**Data for this exercise:**
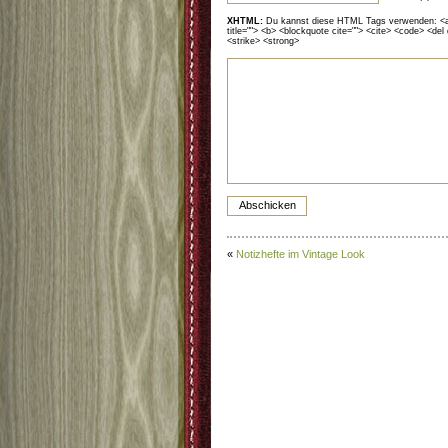
XHTML:
Du kannst diese HTML Tags verwenden: <a hr
title=""> <b> <blockquote cite=""> <cite> <code> <del
<strike> <strong>
«
Notizhefte im Vintage Look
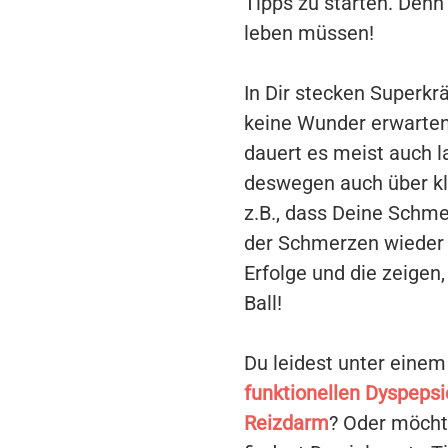
Tipps zu starten. Denn
leben müssen!
In Dir stecken Superkr
keine Wunder erwarten
dauert es meist auch l
deswegen auch über klei
z.B., dass Deine Schm
der Schmerzen wieder 
Erfolge und die zeigen,
Ball!
Du leidest unter eine
funktionellen Dyspepsi
Reizdarm
? Oder möcht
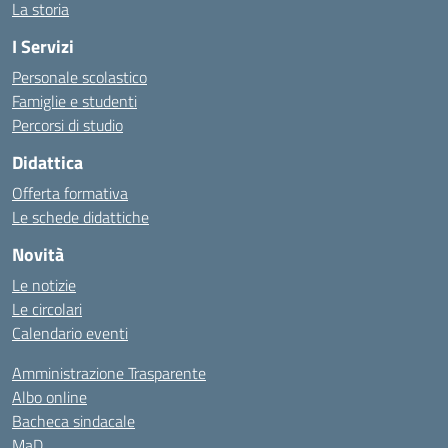
La storia
I Servizi
Personale scolastico
Famiglie e studenti
Percorsi di studio
Didattica
Offerta formativa
Le schede didattiche
Novità
Le notizie
Le circolari
Calendario eventi
Amministrazione Trasparente
Albo online
Bacheca sindacale
MaD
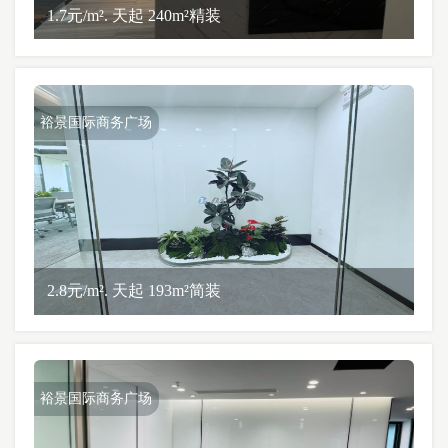
1.7元/m². 天起 240m²精装
裕景国际商务广场
2.8元/m². 天起 193m²简装
裕景国际商务广场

**Aim of the task:** Find all the lines with "auch" in the data and copy them.

**Expected answer:**
dauert es meist auch l
deswegen auch über klei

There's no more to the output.